Chatbots versus traditional live chat: Pros and cons
In the age of digital proliferation, chat is emerging as the favoured channel for customers interacting with businesses. But there are a few different options for engagement, most prominently live chat and chatbots.
So what are the strengths and weaknesses of the two?
Live chat vs. chatbots – what’s the difference?
Live chat and chatbots – said quickly they sound almost indistinguishable, but there is a very clear difference between the two.
- A chatbot is a computer program that simulates human conversation in either message form or as a voice interface. It is essentially a virtual conversational experience usually enabled by sophisticated artificial intelligence.
- Live chat is a website interface that allows customer support staff to chat in real-time with customers visiting the company website. Unlike chatbots, a human member of staff is conducting the conversation.
Both forms of real-time communication have some clear pros and cons for business implementation. A clear and informed understanding of these strengths and weaknesses can help you determine which is right for your business.
Live chat
Live chat is easily defined as the traditional form of chat. It’s a system that takes advantage of digital communication in real-time but harnesses paid staff members rather than AI to give advice and answer questions.
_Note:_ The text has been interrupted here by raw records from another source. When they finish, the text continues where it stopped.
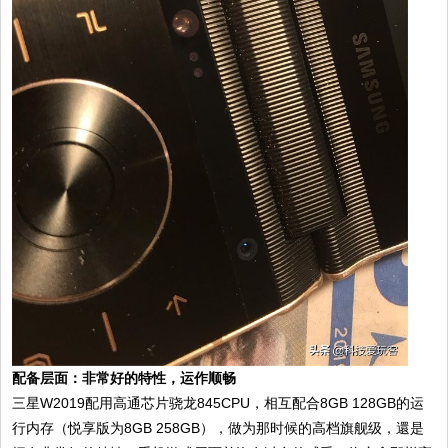
配备层面：非常好的特性，运作顺畅
三星W2019配用高通芯片骁龙845CPU，相互配合8GB 128GB的运
行内存（悦享版为8GB 258GB），做为那时候的高档旗舰级，還是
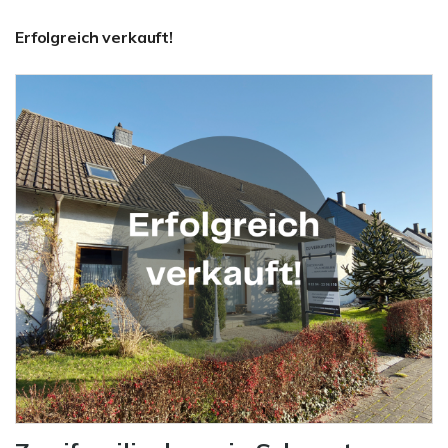
Erfolgreich verkauft!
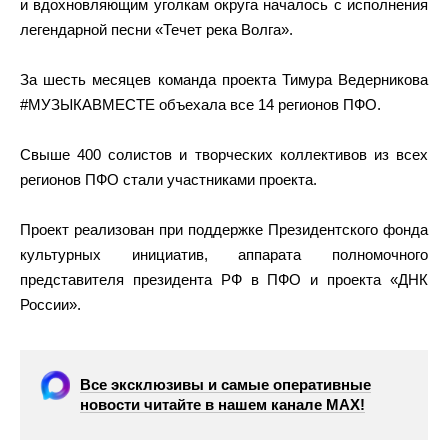
и вдохновляющим уголкам округа началось с исполнения
легендарной песни «Течет река Волга».
За шесть месяцев команда проекта Тимура Ведерникова
#МУЗЫКАВМЕСТЕ объехала все 14 регионов ПФО.
Свыше 400 солистов и творческих коллективов из всех
регионов ПФО стали участниками проекта.
Проект реализован при поддержке Президентского фонда
культурных инициатив, аппарата полномочного
представителя президента РФ в ПФО и проекта «ДНК
России».
Все эксклюзивы и самые оперативные
новости читайте в нашем канале МАХ!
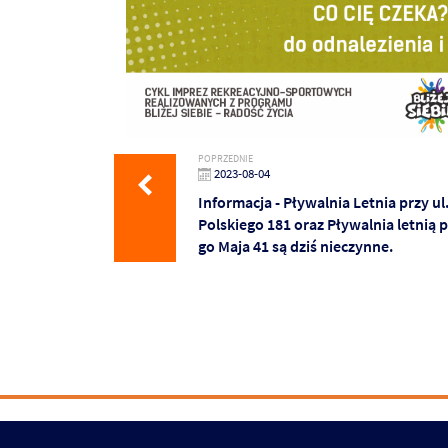
POPRZEDNIE
2023-08-04
Informacja - Pływalnia Letnia przy ul
Polskiego 181 oraz Pływalnia letnią pr
go Maja 41 są dziś nieczynne.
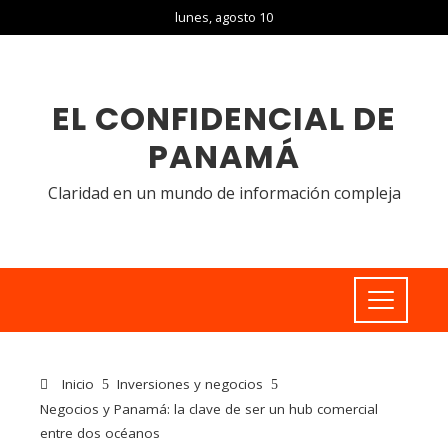
lunes, agosto 10
EL CONFIDENCIAL DE
PANAMÁ
Claridad en un mundo de información compleja
Inicio
Inversiones y negocios
Negocios y Panamá: la clave de ser un hub comercial
entre dos océanos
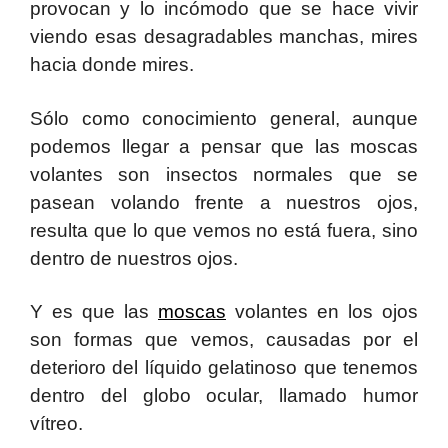
provocan y lo incómodo que se hace vivir
viendo esas desagradables manchas, mires
hacia donde mires.
Sólo como conocimiento general, aunque
podemos llegar a pensar que las moscas
volantes son insectos normales que se
pasean volando frente a nuestros ojos,
resulta que lo que vemos no está fuera, sino
dentro de nuestros ojos.
Y es que las
moscas
volantes en los ojos
son formas que vemos, causadas por el
deterioro del líquido gelatinoso que tenemos
dentro del globo ocular, llamado humor
vítreo.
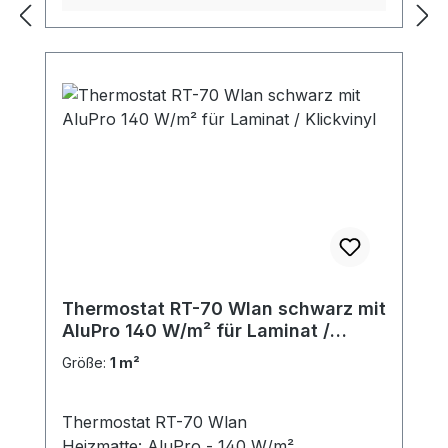
Thermostat RT-70 Wlan schwarz mit
AluPro 140 W/m² für Laminat /
Klickvinyl
Größe:
1 m²
Thermostat RT-70 Wlan
Heizmatte: AluPro - 140 W/m²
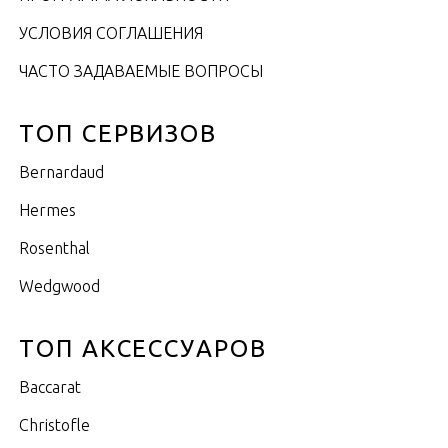
УСЛОВИЯ СОГЛАШЕНИЯ
ЧАСТО ЗАДАВАЕМЫЕ ВОПРОСЫ
ТОП СЕРВИЗОВ
Bernardaud
Hermes
Rosenthal
Wedgwood
ТОП АКСЕССУАРОВ
Baccarat
Christofle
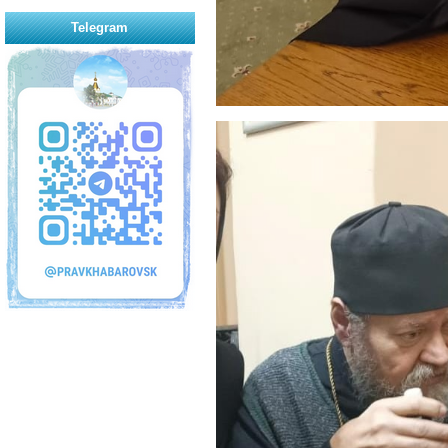
Telegram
It has a few key strength and weakness:
Pros
- Human connection: By far the biggest strength of live chat is that your customers are able to connect with well-trained staff to get the answers they need. This human expertise combined with the innate ability to create genuine connections with customers can make it a valuable customer service channel.
- Human flexibility: With a member of staff responding to queries it is unlikely that they will misinterpret questions or be unable to properly express themselves. They will also be able to adapt to the customer’s exact needs rather than be more limited to a set of assigned tasks.
- Quick answers: The main attraction of live chat is that it allows customers to seamlessly chat and get answers to their questions instantly. It removes traditional barricades like phone queues and wait times.
Cons
- Not always available: Human agents, unlike bots, need regular work hours, so without employing a night shift they can only be available for a limited number of hours a day. This can make it difficult for customers who are in different time zones or work an eight-hour day to access your services.
- Expensive to scale: A live chat agent can typically handle between 2 to 5 conversations simultaneously, which means that as chat volumes increase, companies need to hire additional staff to handle the increase in load. This combined with the ongoing training that is required by a successful customer service team means that costs can quickly spiral out of control.
Chatbots
Sophisticated chatbots can be seen as a virtual live chat, where the human agent is replaced (or augmented) by a conversation-enabled AI. This a new technology, but it’s one that is already proving valuable for businesses across all industries. Let’s have a look at their strengths and weaknesses.
Pros
- Scale: Chatbots can automatically handle a huge spike in demand or a small trickle of requests.
- Need no human assistance: Sophisticated chatbots can function autonomously, so there is no need for human monitoring. This can potentially reduce your costs and allow you to be more streamlined as a business.
- Multilingual: Chatbots can be designed to converse in any language, so they can respond to a global audience whereas human staff may be restricted to a single country.
- Able to learn from and personalise interactions: AI enabled chatbots can incorporate machine learning, which allows them to learn from every interaction in order to perfect their performance. They can also collect and update data on individuals that will allow them to tailor their interactions to each individual’s preferences. This sort of experience would be either impossible or too time consuming for human agents.
Cons
- Lack human touch: Chatbots can sometimes come off as very transactional in their responses and lack conversational flow. While this can, to some extent, be remedied by good conversational UX, it may still lack a human quality.
- Bots require expertise: While there are many ‘build your own chatbots’ available, these are very rudimentary flow diagram models that do not have the sophistication required to replicate human conversation. To create a dynamic chatbot that will be able to deliver value to your customers it needs to be built using an enterprise chatbot platform and designed by experts who know what they are doing.
Chatbots Augmenting Live Agents
In our experience, the best experiences for end users is a combination of both chatbots and live agents. When building a chatbot, this is normally called Human Takeover or Human Hand-off. With this approach, you use a chatbot as the first-responder, answering as many questions as it can, but seamlessly transferring the conversation to a human operator when it encounters a situation that it’s not trained to handle.
This approach gives companies the best of both worlds: reduced support costs through the scale and 24×7 availability of chatbots combined with a human-touch for situations where only a live agent can solve the problem at hand.